Every entry should come back exactly as written, minus the pictures.

[Dataset]

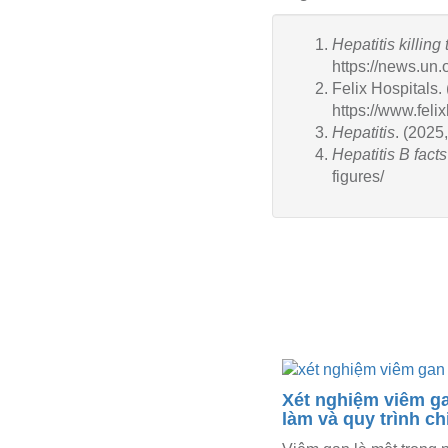
Hepatitis killin
https://news.un
Felix Hospitals. 
https://www.feli
Hepatitis
. (2025
Hepatitis B fact
figures/
Xét nghiệm viêm ga
làm và quy trình chi
Tại sao người bị viêm gan
thường kiêng ăn mỡ?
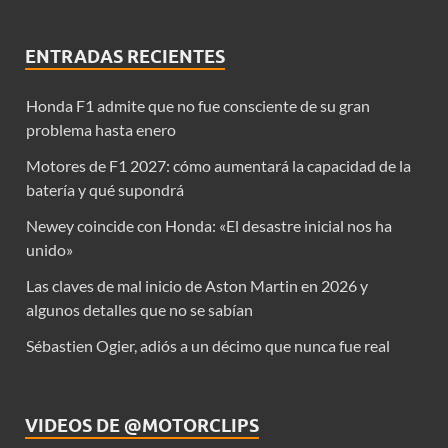
ENTRADAS RECIENTES
Honda F1 admite que no fue consciente de su gran
problema hasta enero
Motores de F1 2027: cómo aumentará la capacidad de la
batería y qué supondrá
Newey coincide con Honda: «El desastre inicial nos ha
unido»
Las claves de mal inicio de Aston Martin en 2026 y
algunos detalles que no se sabían
Sébastien Ogier, adiós a un décimo que nunca fue real
VIDEOS DE @MOTORCLIPS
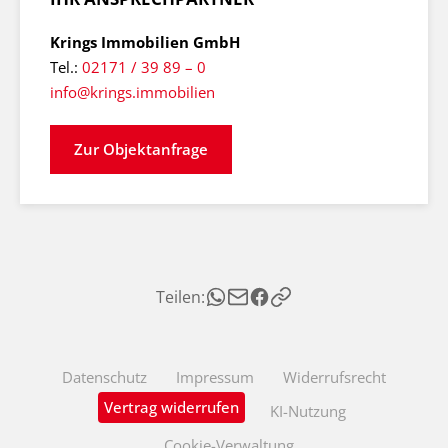
Krings Immobilien GmbH
Tel.:
02171 / 39 89 – 0
info@krings.immobilien
Zur Objektanfrage
Teilen:
Datenschutz
Impressum
Widerrufsrecht
Vertrag widerrufen
KI-Nutzung
Cookie-Verwaltung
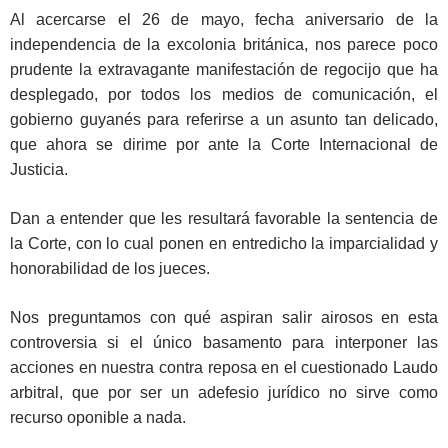
Al acercarse el 26 de mayo, fecha aniversario de la
independencia de la excolonia británica, nos parece poco
prudente la extravagante manifestación de regocijo que ha
desplegado, por todos los medios de comunicación, el
gobierno guyanés para referirse a un asunto tan delicado,
que ahora se dirime por ante la Corte Internacional de
Justicia.
Dan a entender que les resultará favorable la sentencia de
la Corte, con lo cual ponen en entredicho la imparcialidad y
honorabilidad de los jueces.
Nos preguntamos con qué aspiran salir airosos en esta
controversia si el único basamento para interponer las
acciones en nuestra contra reposa en el cuestionado Laudo
arbitral, que por ser un adefesio jurídico no sirve como
recurso oponible a nada.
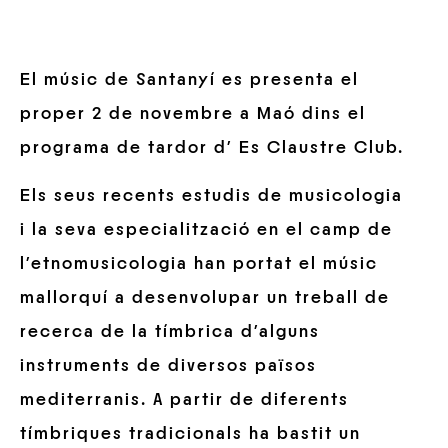
El músic de Santanyí es presenta el
proper 2 de novembre a Maó dins el
programa de tardor d’ Es Claustre Club.
Els seus recents estudis de musicologia
i la seva especialització en el camp de
l’etnomusicologia han portat el músic
mallorquí a desenvolupar un treball de
recerca de la tímbrica d’alguns
instruments de diversos països
mediterranis. A partir de diferents
tímbriques tradicionals ha bastit un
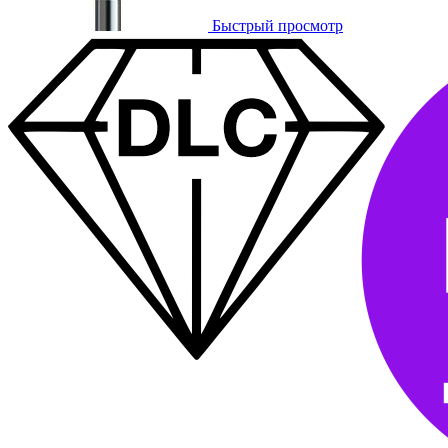
Быстрый просмотр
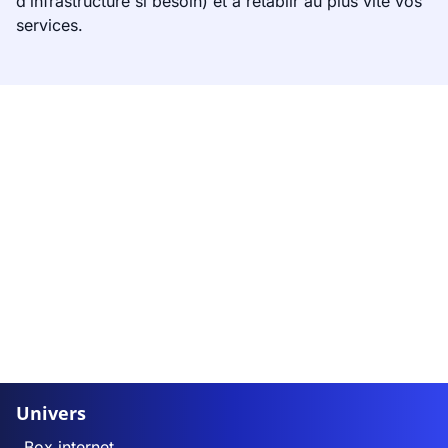
d’infrastructure si besoin) et à rétablir au plus vite vos
services.
Univers
Box internet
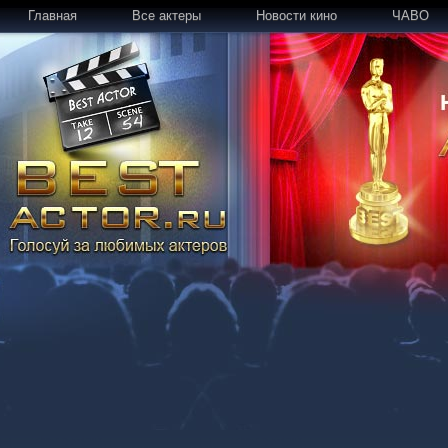
Главная
Все актеры
Новости кино
ЧАВО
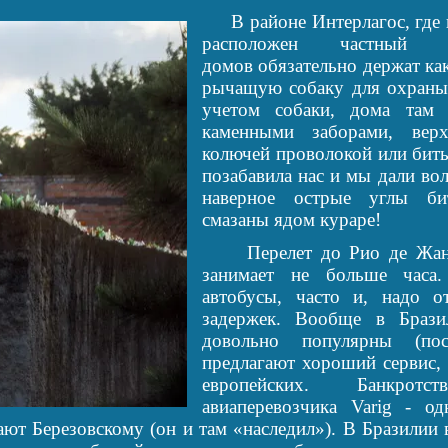
В районе Интерлагос, где н
расположен частный с
домов обязательно держат к
рычащую собаку для охраны
учетом собаки, дома там
каменными заборами, вер
колючей проволокой или бит
позабавила нас и мы дали во
наверное острые углы б
смазаны ядом кураре!
Перелет до Рио де Жане
занимает не больше часа
автобусы, часто и, надо о
задержек. Вообще в Брази
довольно популярны (пос
предлагают хороший сервис,
европейских. Банкротст
авиаперевозчика Varig - о
ют Березовскому (он и там «наследил»). В Бразилии 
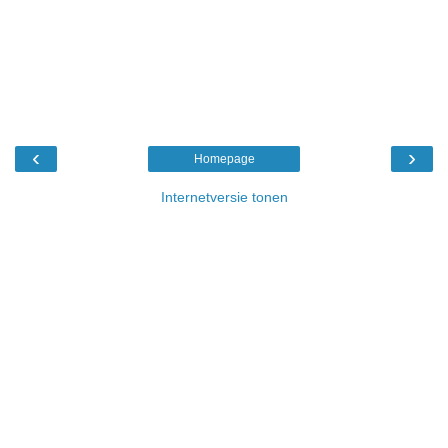
‹
›
Homepage
Internetversie tonen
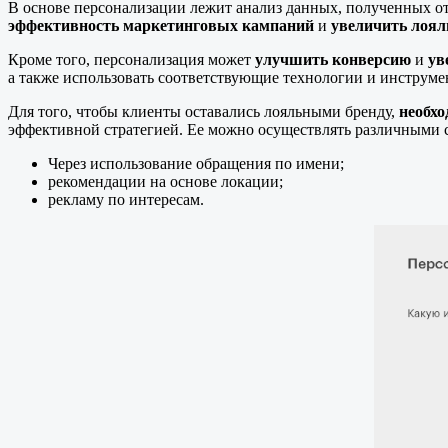
В основе персонализации лежит анализ данных, полученных от 
эффективность маркетинговых кампаний
и
увеличить лоял
Кроме того, персонализация может
улучшить конверсию
и
ув
а также использовать соответствующие технологии и инструме
Для того, чтобы клиенты оставались лояльными бренду,
необхо
эффективной стратегией. Ее можно осуществлять различными 
Через использование обращения по имени;
рекомендации на основе локации;
рекламу по интересам.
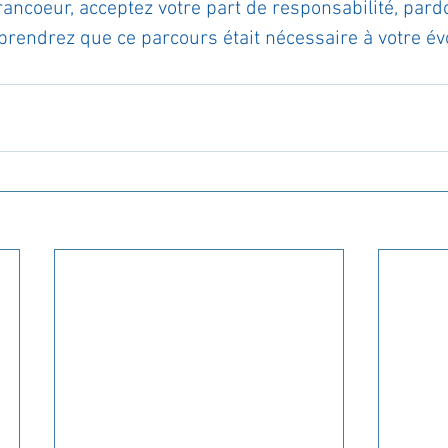
rancoeur, acceptez votre part de responsabilité, pard
prendrez que ce parcours était nécessaire à votre évo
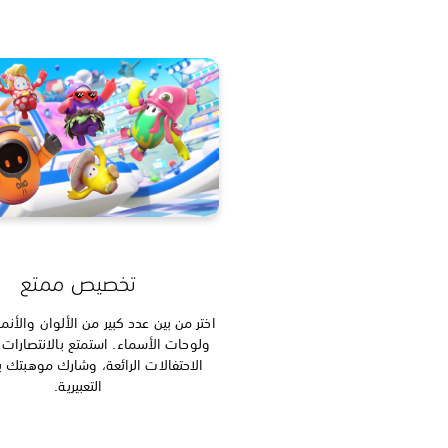
تخصيص ممتع
اختر من بين عدد كبير من الألوان والأنما
ولوحات الأسماء. استمتع بالانتصارات
الاحتفالات الرائعة، وشارك موهبتك ب
التعبيرية.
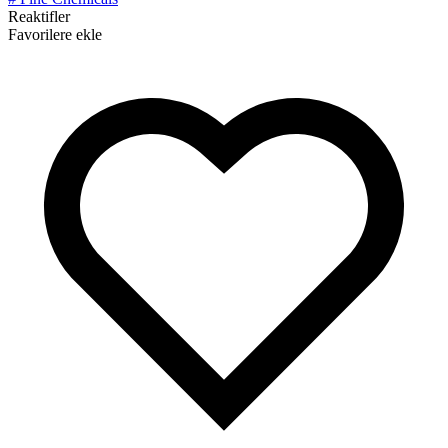
Reaktifler
Favorilere ekle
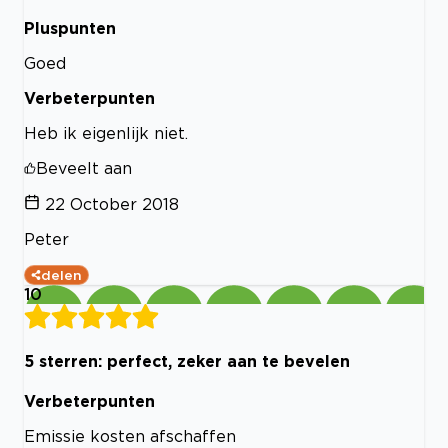
Pluspunten
Goed
Verbeterpunten
Heb ik eigenlijk niet.
Beveelt aan
22 October 2018
Peter
delen
10
5 sterren: perfect, zeker aan te bevelen
Verbeterpunten
Emissie kosten afschaffen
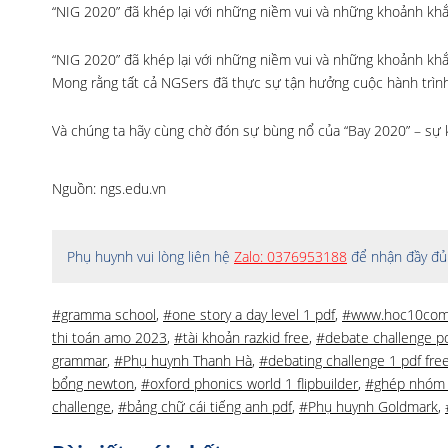
“NIG 2020” đã khép lại với những niềm vui và những khoảnh kh
“NIG 2020” đã khép lại với những niềm vui và những khoảnh khắ
Mong rằng tất cả NGSers đã thực sự tận hưởng cuộc hành trình
Và chúng ta hãy cùng chờ đón sự bùng nổ của “Bay 2020” – sự
Nguồn: ngs.edu.vn
Phụ huynh vui lòng liên hệ
Zalo: 0376953188
để nhận đầy đủ 
#gramma school
,
#one story a day level 1 pdf
,
#www.hoc10co
thi toán amo 2023
,
#tài khoản razkid free
,
#debate challenge p
grammar
,
#Phụ huynh Thanh Hà
,
#debating challenge 1 pdf fr
bổng newton
,
#oxford phonics world 1 flipbuilder
,
#ghép nhóm
challenge
,
#bảng chữ cái tiếng anh pdf
,
#Phụ huynh Goldmark
,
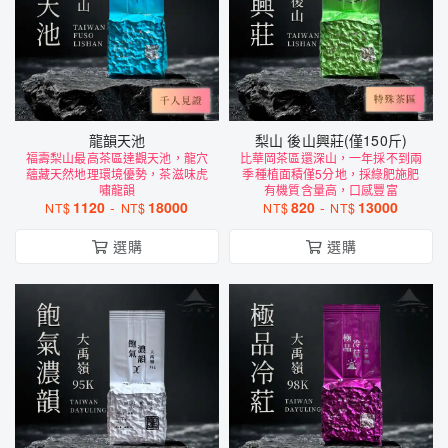
龍韻天池
梨山 後山興莊(僅150斤)
福壽梨山最高茶區達觀天池，龍穴
比華岡茶區還深山，一年採不到兩
蘊藏天然地理環境優勢，茶滋味虎
季種植面積僅5分地，採綠肥施肥
嘯龍韻
有機質含量高，口感豐富
1120
-
18000
820
-
13000
NT$
NT$
NT$
NT$
選購
選購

[/Dataset]

Expected answer
Hepatitis killin
https://news.un
Felix Hospitals. 
https://www.feli
Hepatitis
. (2025
Hepatitis B fact
figures/
Xét nghiệm viêm ga
làm và quy trình chi
Tại sao người bị viêm gan
thường kiêng ăn mỡ?
ENTRADAS RECIENTES
Honda F1 admite que no fue consciente de su gran
problema hasta enero
Motores de F1 2027: cómo aumentará la capacidad de la
batería y qué supondrá
Newey coincide con Honda: «El desastre inicial nos ha
unido»
Las claves de mal inicio de Aston Martin en 2026 y
algunos detalles que no se sabían
Sébastien Ogier, adiós a un décimo que nunca fue real
VIDEOS DE @MOTORCLIPS
Krings Immobilien GmbH
Tel.:
02171 / 39 89 – 0
info@krings.immobilien
Zur Objektanfrage
Teilen:
Datenschutz
Impressum
Widerrufsrecht
Vertrag widerrufen
KI-Nutzung
Cookie-Verwaltung
Al acercarse el 26 de mayo, fecha aniversario de la
independencia de la excolonia británica, nos parece poco
prudente la extravagante manifestación de regocijo que ha
desplegado, por todos los medios de comunicación, el
gobierno guyanés para referirse a un asunto tan delicado,
que ahora se dirime por ante la Corte Internacional de
Justicia.
Dan a entender que les resultará favorable la sentencia de
la Corte, con lo cual ponen en entredicho la imparcialidad y
honorabilidad de los jueces.
Nos preguntamos con qué aspiran salir airosos en esta
controversia si el único basamento para interponer las
acciones en nuestra contra reposa en el cuestionado Laudo
arbitral, que por ser un adefesio jurídico no sirve como
recurso oponible a nada.
El músic de Santanyí es presenta el
proper 2 de novembre a Maó dins el
programa de tardor d’ Es Claustre Club.
Els seus recents estudis de musicologia
i la seva especialització en el camp de
l’etnomusicologia han portat el músic
mallorquí a desenvolupar un treball de
recerca de la tímbrica d’alguns
instruments de diversos països
mediterranis. A partir de diferents
tímbriques tradicionals ha bastit un
Быстрый просмотр
d’infrastructure si besoin) et à rétablir au plus vite vos
services.
Univers
Box internet
Главная
Все актеры
Новости кино
ЧАВО
В районе Интерлагос, где н
расположен частный с
домов обязательно держат к
рычащую собаку для охраны
учетом собаки, дома там
каменными заборами, вер
колючей проволокой или бит
позабавила нас и мы дали во
наверное острые углы б
смазаны ядом кураре!
Перелет до Рио де Жане
занимает не больше часа
автобусы, часто и, надо о
задержек. Вообще в Брази
довольно популярны (пос
предлагают хороший сервис,
европейских. Банкротст
авиаперевозчика Varig - о
ют Березовскому (он и там «наследил»). В Бразилии 
‹
›
Homepage
Internetversie tonen
В основе персонализации лежит анализ данных, полученных от 
эффективность маркетинговых кампаний
и
увеличить лоял
Кроме того, персонализация может
улучшить конверсию
и
ув
а также использовать соответствующие технологии и инструме
Для того, чтобы клиенты оставались лояльными бренду,
необхо
эффективной стратегией. Ее можно осуществлять различными 
Через использование обращения по имени;
рекомендации на основе локации;
рекламу по интересам.
rancoeur, acceptez votre part de responsabilité, pard
prendrez que ce parcours était nécessaire à votre évo
تخصيص ممتع
اختر من بين عدد كبير من الألوان والأنما
ولوحات الأسماء. استمتع بالانتصارات
الاحتفالات الرائعة، وشارك موهبتك ب
التعبيرية.
Reaktifler
Favorilere ekle
Pluspunten
Goed
Verbeterpunten
Heb ik eigenlijk niet.
Beveelt aan
22 October 2018
Peter
delen
10
5 sterren: perfect, zeker aan te bevelen
Verbeterpunten
Emissie kosten afschaffen
“NIG 2020” đã khép lại với những niềm vui và những khoảnh kh
“NIG 2020” đã khép lại với những niềm vui và những khoảnh khắ
Mong rằng tất cả NGSers đã thực sự tận hưởng cuộc hành trình
Và chúng ta hãy cùng chờ đón sự bùng nổ của “Bay 2020” – sự
Nguồn: ngs.edu.vn
Phụ huynh vui lòng liên hệ
Zalo: 0376953188
để nhận đầy đủ 
#gramma school
,
#one story a day level 1 pdf
,
#www.hoc10co
thi toán amo 2023
,
#tài khoản razkid free
,
#debate challenge p
grammar
,
#Phụ huynh Thanh Hà
,
#debating challenge 1 pdf fr
bổng newton
,
#oxford phonics world 1 flipbuilder
,
#ghép nhóm
challenge
,
#bảng chữ cái tiếng anh pdf
,
#Phụ huynh Goldmark
,
龍韻天池
梨山 後山興莊(僅150斤)
福壽梨山最高茶區達觀天池，龍穴
比華岡茶區還深山，一年採不到兩
蘊藏天然地理環境優勢，茶滋味虎
季種植面積僅5分地，採綠肥施肥
嘯龍韻
有機質含量高，口感豐富
1120
-
18000
820
-
13000
NT$
NT$
NT$
NT$
選購
選購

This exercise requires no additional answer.